I think the next big thing will be kernel methods + deep learning + graphical models.
Deep nets have high information capacity versus linear models. If the data is noisy then all this capacity is filled with noise. Are there any practical methods for deciding where it is worth using a deep net versus a simpler model?
LS) Use cross-validation.
Given the success of deep nets, data scientists and researchers always wonder if it is time to give up traditional ML. Is there a reason why we should keep investing on other schools of ML, like bayesian modeling, graphical models, etc?
LS) Definitely, we should keep investing on other schools of ML, like bayesian modeling, graphical models, and we should keep teaching students bayesian modeling and graphical models. Not to mention that the possibility of new and better methods coming up from these other areas, they can simply inspire deep learning model. We recently invented a completely new deep learning architecture based on belief propagation algorithm from graphical models. Now our method is the best method for learning representation for discrete structures, such as taxonomies, drug molecules and social networks.
Given all this research in deep learning there seems to be plethora of architectures. Is there a map or a guideline for choosing the right architecture? Do we just have to follow the rule “do whatever google does”?

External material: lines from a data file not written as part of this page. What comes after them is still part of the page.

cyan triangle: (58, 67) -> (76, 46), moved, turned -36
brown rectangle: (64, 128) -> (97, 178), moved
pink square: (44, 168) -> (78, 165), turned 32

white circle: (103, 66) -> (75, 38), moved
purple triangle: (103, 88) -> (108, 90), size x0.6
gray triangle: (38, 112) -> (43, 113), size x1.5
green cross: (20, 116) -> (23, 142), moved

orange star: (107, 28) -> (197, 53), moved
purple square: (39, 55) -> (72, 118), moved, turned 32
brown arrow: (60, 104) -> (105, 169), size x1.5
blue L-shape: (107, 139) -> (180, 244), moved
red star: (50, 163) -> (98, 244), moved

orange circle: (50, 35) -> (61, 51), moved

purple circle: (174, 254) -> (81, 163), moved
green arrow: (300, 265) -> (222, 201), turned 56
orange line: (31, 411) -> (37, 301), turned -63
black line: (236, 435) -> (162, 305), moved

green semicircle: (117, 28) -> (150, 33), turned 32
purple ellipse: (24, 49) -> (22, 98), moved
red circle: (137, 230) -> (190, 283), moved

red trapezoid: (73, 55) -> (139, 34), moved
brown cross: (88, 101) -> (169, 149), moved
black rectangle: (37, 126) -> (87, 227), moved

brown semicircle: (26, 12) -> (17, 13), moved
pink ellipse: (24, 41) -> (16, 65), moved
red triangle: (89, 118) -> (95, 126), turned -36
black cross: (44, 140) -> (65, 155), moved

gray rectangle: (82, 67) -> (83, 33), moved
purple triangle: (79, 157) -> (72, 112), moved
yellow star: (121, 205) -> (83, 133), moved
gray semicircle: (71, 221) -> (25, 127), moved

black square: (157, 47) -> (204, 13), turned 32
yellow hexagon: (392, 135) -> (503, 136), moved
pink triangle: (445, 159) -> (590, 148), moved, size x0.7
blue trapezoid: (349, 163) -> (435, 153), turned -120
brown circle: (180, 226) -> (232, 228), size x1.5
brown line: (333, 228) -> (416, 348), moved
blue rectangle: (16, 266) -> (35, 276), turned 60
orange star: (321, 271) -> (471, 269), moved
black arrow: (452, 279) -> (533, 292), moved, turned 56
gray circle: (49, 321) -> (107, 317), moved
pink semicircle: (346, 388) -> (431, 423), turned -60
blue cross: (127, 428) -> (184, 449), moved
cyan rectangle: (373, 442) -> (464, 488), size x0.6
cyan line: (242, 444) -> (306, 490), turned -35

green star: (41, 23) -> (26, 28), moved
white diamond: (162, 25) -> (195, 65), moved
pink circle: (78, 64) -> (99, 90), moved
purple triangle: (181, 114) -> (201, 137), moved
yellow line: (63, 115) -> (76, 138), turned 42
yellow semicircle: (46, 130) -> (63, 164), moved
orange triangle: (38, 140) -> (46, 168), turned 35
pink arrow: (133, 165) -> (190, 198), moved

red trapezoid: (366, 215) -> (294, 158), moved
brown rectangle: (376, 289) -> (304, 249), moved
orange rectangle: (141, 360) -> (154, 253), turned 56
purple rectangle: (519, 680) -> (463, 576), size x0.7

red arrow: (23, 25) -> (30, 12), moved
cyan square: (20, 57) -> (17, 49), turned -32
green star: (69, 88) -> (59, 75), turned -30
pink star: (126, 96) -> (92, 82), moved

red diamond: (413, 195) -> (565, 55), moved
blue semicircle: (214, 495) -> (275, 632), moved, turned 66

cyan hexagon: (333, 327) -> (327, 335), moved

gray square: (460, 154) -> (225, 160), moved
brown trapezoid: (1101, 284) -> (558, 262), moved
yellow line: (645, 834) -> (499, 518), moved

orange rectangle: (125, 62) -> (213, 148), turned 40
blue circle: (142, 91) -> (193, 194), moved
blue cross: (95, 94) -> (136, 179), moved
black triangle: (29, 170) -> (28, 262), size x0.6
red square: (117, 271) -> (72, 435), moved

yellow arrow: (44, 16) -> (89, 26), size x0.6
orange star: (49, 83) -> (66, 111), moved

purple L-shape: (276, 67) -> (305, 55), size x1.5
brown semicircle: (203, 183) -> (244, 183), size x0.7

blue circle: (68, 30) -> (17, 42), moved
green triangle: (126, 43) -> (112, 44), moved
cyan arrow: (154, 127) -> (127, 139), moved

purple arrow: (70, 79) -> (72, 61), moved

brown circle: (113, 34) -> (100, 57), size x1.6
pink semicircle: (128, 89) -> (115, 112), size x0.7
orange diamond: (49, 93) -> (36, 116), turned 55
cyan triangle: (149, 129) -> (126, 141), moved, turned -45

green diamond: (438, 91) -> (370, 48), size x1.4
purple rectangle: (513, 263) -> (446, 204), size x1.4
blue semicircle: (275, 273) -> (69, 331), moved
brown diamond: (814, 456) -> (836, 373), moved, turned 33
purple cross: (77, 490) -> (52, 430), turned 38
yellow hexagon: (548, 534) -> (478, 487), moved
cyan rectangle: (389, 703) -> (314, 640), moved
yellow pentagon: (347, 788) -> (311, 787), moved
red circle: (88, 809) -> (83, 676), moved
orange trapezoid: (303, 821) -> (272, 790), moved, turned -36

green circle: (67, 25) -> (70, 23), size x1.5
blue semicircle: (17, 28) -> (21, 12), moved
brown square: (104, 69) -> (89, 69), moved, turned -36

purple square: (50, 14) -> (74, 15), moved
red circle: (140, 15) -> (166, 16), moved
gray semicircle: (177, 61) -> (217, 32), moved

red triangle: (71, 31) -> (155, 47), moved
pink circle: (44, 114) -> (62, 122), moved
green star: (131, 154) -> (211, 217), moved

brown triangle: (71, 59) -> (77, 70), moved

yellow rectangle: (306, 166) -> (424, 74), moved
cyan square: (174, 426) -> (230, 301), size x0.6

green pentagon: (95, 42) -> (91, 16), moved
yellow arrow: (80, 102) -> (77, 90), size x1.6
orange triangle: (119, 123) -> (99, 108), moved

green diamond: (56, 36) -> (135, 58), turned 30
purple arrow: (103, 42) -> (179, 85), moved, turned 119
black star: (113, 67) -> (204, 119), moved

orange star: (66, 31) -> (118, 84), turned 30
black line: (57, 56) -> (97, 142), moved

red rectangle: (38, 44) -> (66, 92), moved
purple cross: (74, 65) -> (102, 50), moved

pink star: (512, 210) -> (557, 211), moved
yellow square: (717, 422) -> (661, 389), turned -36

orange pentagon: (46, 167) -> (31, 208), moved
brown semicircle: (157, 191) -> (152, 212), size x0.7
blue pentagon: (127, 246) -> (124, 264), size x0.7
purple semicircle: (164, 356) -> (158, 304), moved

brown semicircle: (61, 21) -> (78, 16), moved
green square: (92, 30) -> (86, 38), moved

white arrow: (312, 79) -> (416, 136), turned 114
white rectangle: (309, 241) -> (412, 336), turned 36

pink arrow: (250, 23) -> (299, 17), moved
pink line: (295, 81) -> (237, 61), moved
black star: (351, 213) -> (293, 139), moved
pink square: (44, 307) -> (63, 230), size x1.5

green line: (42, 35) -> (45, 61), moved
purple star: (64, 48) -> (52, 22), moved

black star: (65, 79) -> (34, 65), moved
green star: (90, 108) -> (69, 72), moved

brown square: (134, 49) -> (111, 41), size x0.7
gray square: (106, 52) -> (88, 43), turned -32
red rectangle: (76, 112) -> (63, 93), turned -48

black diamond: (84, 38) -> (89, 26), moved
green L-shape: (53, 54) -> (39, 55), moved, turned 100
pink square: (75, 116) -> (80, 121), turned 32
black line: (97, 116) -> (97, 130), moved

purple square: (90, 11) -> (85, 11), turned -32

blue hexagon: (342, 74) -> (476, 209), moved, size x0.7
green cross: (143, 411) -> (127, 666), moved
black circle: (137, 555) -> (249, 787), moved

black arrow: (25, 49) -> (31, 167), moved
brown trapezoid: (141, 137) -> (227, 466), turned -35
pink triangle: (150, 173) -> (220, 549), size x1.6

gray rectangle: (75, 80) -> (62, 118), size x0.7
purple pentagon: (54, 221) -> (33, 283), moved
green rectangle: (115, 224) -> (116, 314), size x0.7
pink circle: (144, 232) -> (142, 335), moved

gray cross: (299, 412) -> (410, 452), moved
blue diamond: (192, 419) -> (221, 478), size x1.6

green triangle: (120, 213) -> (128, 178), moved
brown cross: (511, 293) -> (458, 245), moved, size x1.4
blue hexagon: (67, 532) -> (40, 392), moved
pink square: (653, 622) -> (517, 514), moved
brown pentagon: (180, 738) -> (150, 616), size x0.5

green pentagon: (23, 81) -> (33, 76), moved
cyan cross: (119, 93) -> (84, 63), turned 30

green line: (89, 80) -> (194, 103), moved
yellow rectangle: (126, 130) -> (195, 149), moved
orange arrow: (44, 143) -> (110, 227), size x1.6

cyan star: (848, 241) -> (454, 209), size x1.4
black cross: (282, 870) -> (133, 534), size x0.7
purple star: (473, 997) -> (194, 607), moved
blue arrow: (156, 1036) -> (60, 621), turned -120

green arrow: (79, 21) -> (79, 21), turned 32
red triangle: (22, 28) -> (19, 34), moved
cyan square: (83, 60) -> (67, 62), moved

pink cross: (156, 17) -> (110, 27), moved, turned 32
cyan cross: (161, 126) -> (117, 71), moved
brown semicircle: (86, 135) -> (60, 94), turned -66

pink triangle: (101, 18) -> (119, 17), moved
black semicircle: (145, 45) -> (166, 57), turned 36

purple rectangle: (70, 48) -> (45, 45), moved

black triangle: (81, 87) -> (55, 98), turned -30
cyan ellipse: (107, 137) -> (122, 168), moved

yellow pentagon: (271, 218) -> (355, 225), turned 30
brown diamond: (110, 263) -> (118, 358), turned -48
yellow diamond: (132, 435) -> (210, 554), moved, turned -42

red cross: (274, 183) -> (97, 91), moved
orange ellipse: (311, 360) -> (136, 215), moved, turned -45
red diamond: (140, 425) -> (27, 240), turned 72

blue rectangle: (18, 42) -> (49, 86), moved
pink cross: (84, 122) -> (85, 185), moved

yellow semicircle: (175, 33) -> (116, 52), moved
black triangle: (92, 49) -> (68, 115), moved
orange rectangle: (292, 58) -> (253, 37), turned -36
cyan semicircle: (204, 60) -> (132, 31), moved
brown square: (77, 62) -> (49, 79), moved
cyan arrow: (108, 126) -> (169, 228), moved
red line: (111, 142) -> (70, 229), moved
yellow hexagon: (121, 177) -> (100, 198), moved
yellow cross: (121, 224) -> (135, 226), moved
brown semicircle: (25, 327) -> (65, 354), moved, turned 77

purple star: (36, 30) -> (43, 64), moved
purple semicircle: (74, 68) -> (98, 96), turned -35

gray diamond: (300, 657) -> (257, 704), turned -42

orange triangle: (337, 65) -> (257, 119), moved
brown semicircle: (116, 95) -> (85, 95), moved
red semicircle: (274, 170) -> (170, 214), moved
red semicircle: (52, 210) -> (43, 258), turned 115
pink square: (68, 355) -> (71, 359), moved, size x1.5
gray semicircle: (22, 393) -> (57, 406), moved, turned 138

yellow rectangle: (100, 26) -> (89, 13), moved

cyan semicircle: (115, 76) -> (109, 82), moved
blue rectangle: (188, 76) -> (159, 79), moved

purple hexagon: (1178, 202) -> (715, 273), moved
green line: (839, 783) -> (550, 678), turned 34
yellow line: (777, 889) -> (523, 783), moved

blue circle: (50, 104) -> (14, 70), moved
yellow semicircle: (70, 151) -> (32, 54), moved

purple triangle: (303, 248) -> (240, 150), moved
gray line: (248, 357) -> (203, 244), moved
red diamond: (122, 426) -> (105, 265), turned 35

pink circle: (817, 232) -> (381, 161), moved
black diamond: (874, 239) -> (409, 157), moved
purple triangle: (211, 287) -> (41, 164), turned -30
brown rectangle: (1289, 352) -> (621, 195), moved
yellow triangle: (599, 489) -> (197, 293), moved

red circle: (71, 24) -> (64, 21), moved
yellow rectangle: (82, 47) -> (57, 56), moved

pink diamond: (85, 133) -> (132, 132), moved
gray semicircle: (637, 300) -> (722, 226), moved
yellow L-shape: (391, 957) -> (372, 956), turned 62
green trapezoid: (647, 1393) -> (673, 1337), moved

LS) A good architecture for a particular problem is heavily based on domain knowledge and previous successful models. For instance, convolution neural networks are based on previous image feature extractors such as pyramid features, recurrent neural networks are based on previous successful sequence models such as hidden Markov models. Google definitely has more computing resources to blindly search for a better architecture for a set of canonical problems, but your problem may be different from these canonical problems.
Neural nets have been there for decades. Why did it take so long to blast off? What do you think people missed in the 80s?
LS) I think neural networks are just more scalable than others nonlinear models out there. For big data, you need both flexibility and scalability. Neural networks have both.
Apart from the deep learning architecture labyrinth, scientists have also to go through the platform labyrinth (tensorflow, mxnet, theano, torch, keras, etc). Do you have any preference, advice?
LS) I prefer tensorflow and mxnet. You can program in python, and easily interface with other programs. mxnet is very efficient and faster than tensorflow. mxnet also has multi-GPU and multi-machine automatic parallelization at high speed.

Dr. Le Song, Assistant Professor in the College of Computing, Georgia Institute of Technology
Le Song is an assistant professor in the College of Computing, Georgia Institute of Technology. He received his Ph.D. in Machine Learning from University of Sydney and NICTA in 2008, and then conducted his post-doctoral research in the Department of Machine Learning, Carnegie Mellon University, between 2008 and 2011. Before he joined Georgia Institute of Technology, he was a research scientist at Google. His principal research direction is machine learning, especially nonlinear methods and probabilistic graphical models for large scale and complex problems, arising from artificial intelligence, social network analysis, healthcare analytics, and other interdisciplinary domains. He is the recipient of the NSF CAREER Award’14, AISTATS’16 Best Student Paper Award, IPDPS’15 Best Paper Award, NIPS’13 Outstanding Paper Award, and ICML’10 Best Paper Award. He has also served as the area chair for leading machine learning conferences such as ICML, NIPS and AISTATS, and action editor for JMLR.